**Task statement**
Omit all pictures and transcribe only the lines in the entries below that run from the line with "I am a year" through the line with "Weekly Report: Morbidity and".

**Records shown**

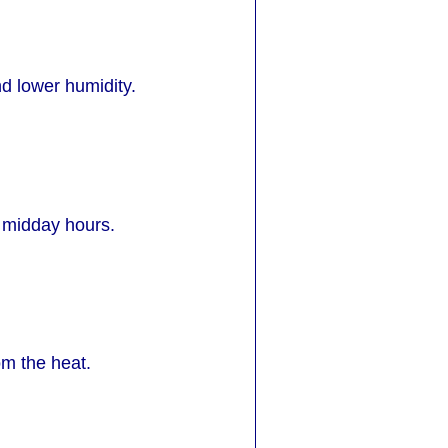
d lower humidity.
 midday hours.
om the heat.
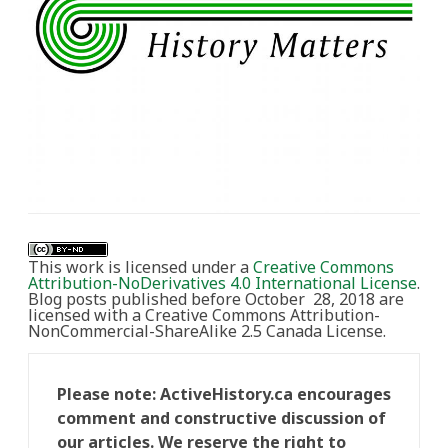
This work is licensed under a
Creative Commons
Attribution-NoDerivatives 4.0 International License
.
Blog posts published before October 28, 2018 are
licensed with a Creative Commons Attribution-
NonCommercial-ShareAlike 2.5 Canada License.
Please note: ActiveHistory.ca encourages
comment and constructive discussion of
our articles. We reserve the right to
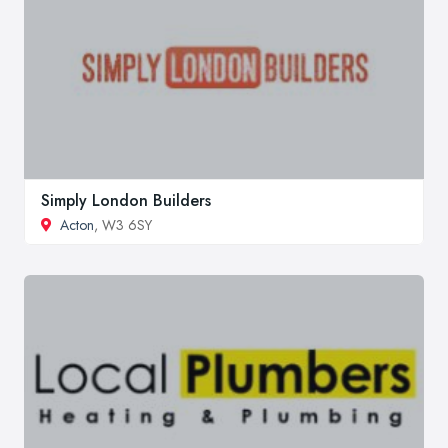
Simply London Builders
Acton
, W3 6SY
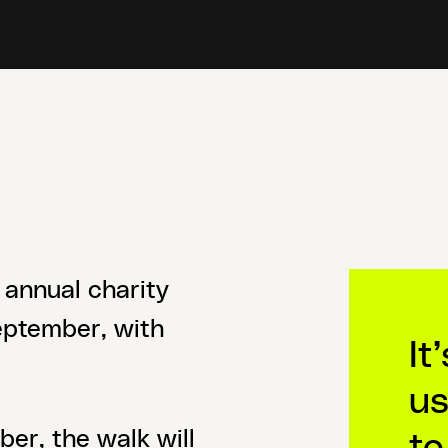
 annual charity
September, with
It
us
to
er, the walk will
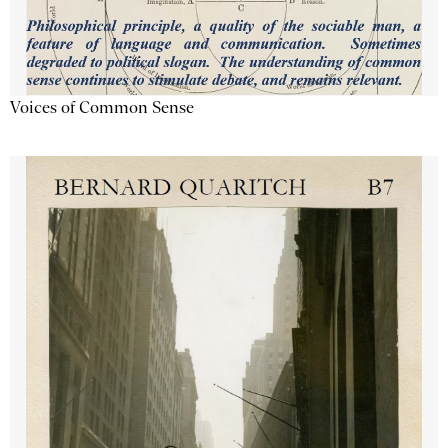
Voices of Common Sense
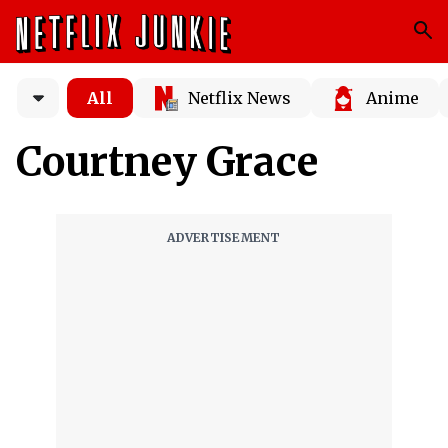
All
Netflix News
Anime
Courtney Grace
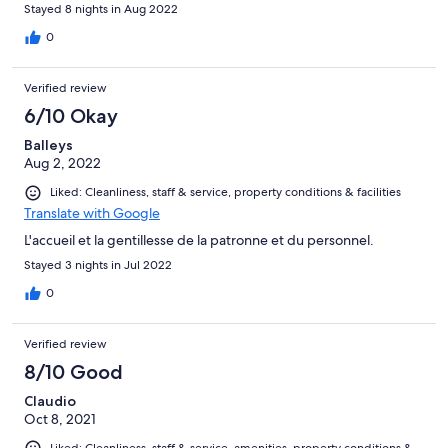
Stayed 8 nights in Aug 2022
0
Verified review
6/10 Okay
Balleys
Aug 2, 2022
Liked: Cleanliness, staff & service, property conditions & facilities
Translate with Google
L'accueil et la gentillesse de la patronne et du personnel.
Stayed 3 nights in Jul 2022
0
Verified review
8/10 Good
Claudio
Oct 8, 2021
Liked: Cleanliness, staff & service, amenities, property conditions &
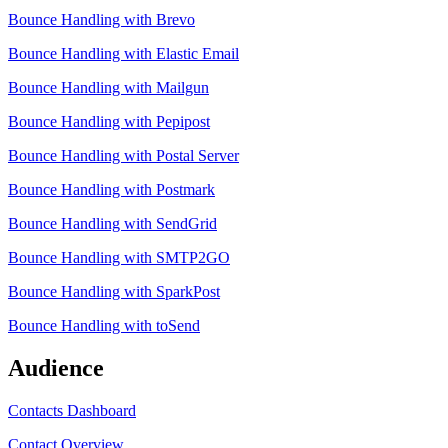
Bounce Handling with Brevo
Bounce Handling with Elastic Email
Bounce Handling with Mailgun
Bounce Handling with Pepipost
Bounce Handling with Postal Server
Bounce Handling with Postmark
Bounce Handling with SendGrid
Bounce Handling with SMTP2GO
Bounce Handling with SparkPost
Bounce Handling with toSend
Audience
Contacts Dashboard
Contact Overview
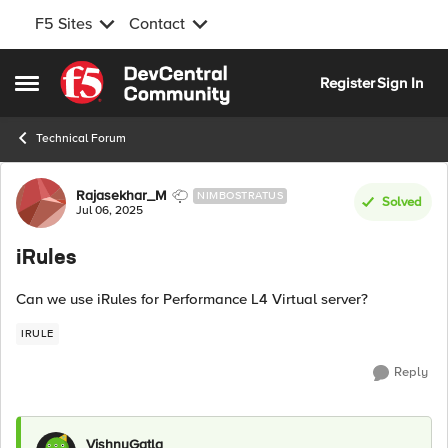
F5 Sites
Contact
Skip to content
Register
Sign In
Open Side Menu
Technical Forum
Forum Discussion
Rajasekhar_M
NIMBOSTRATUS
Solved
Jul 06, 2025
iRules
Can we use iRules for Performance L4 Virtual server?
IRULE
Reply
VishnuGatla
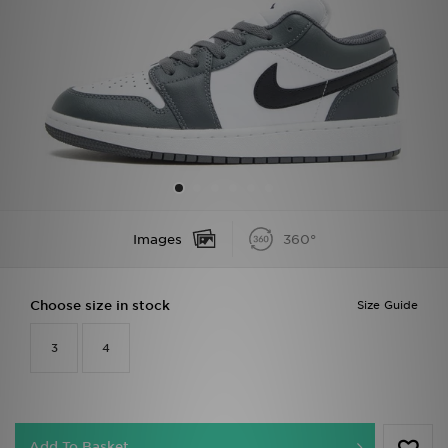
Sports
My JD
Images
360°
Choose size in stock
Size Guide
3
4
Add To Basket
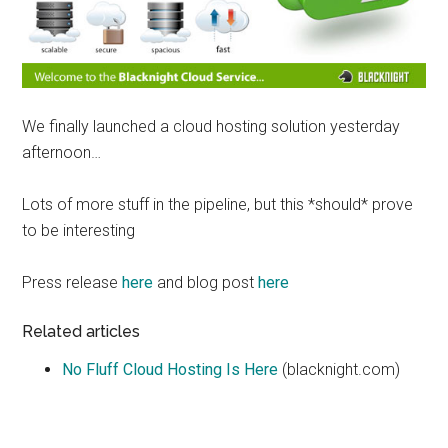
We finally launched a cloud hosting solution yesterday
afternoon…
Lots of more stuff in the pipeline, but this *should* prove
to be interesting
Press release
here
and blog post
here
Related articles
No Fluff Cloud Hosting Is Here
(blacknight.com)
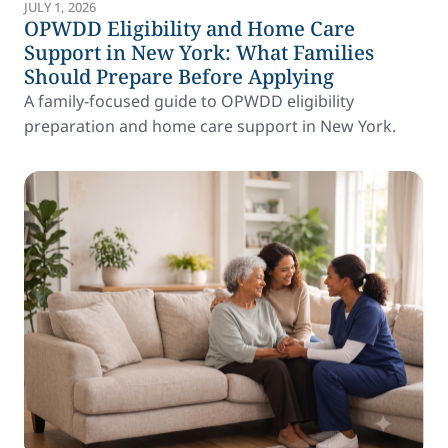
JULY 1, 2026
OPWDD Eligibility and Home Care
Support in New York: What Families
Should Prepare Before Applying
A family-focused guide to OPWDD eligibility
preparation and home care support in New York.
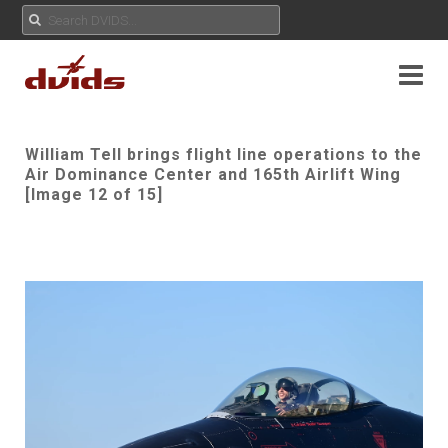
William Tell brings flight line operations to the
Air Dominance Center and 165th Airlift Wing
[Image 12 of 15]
---
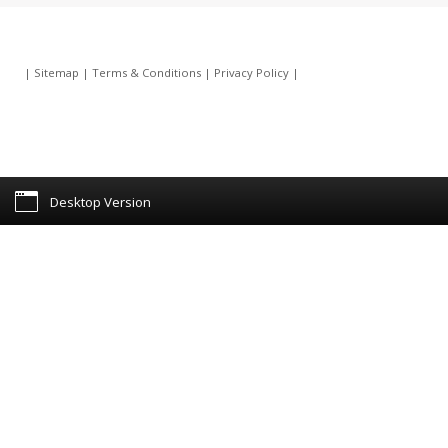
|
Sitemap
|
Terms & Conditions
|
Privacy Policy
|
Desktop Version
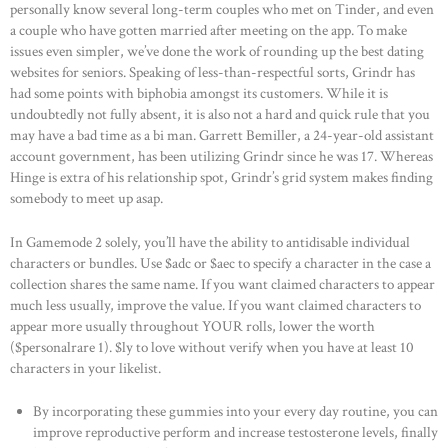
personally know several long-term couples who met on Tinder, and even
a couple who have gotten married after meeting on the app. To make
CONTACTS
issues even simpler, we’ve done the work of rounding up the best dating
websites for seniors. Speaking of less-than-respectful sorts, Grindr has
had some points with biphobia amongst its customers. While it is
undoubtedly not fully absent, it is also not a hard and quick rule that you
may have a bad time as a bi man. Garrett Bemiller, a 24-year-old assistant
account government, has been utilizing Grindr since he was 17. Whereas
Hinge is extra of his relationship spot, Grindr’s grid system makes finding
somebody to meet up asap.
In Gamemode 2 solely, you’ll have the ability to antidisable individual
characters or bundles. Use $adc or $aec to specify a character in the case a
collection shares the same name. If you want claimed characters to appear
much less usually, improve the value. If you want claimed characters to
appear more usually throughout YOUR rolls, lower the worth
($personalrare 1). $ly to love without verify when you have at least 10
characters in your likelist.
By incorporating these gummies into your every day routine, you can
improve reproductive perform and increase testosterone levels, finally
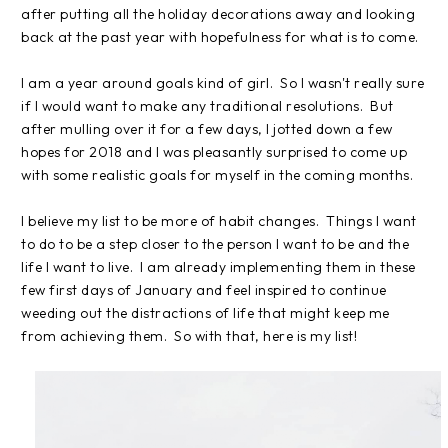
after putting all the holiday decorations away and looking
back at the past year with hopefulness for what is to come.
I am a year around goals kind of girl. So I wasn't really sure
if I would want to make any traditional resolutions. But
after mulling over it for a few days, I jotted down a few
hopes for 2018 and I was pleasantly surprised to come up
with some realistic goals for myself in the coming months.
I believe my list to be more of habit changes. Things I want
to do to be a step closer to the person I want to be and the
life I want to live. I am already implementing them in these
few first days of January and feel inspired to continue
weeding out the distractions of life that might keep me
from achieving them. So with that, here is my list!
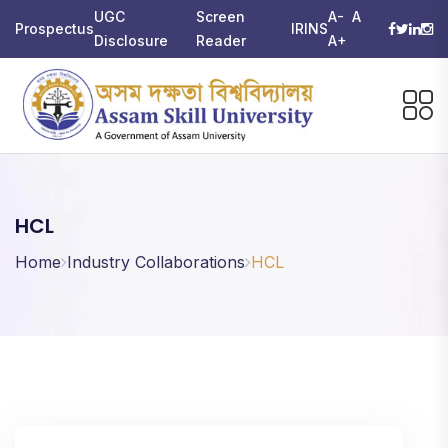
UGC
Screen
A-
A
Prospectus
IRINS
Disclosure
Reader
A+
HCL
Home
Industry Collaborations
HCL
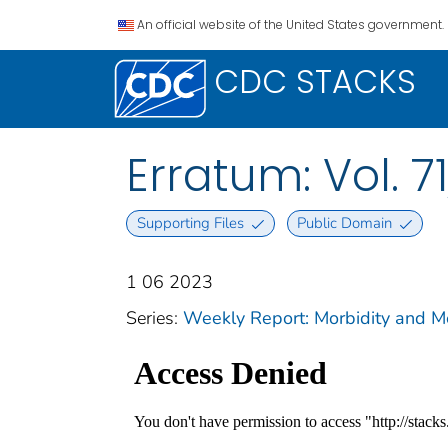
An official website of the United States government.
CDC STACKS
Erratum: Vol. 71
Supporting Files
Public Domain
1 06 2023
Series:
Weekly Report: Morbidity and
==
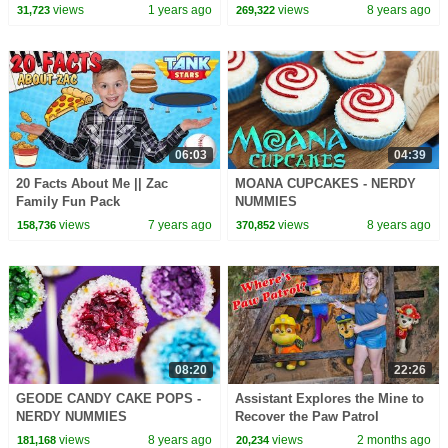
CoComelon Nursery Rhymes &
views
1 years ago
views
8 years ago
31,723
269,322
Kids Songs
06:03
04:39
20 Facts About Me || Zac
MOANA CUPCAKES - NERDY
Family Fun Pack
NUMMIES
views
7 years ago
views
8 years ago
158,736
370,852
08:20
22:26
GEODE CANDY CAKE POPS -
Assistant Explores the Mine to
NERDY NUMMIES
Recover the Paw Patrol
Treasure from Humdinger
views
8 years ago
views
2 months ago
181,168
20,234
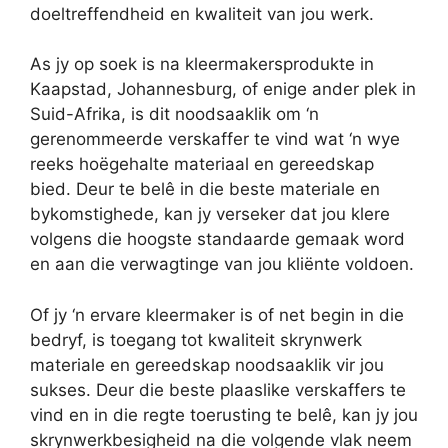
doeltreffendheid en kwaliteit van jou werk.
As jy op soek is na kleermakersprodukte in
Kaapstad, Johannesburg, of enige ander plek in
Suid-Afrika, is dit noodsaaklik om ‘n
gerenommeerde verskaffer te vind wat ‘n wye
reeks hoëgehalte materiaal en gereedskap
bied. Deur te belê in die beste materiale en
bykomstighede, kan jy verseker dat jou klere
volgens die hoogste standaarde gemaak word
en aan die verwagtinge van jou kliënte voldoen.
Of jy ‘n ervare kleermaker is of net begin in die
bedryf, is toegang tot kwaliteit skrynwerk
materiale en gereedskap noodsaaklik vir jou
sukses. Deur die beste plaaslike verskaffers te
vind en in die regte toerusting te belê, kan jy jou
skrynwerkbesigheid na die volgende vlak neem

**Exercise result**
I am a year around goals kind of girl. So I wasn't really sure
if I would want to make any traditional resolutions. But
after mulling over it for a few days, I jotted down a few
hopes for 2018 and I was pleasantly surprised to come up
with some realistic goals for myself in the coming months.
I believe my list to be more of habit changes. Things I want
to do to be a step closer to the person I want to be and the
life I want to live. I am already implementing them in these
few first days of January and feel inspired to continue
weeding out the distractions of life that might keep me
from achieving them. So with that, here is my list!
UGC
Screen
A-
A
Prospectus
IRINS
Disclosure
Reader
A+
HCL
Home
Industry Collaborations
HCL
An official website of the United States government.
CDC STACKS
Erratum: Vol. 71
Supporting Files
Public Domain
1 06 2023
Series:
Weekly Report: Morbidity and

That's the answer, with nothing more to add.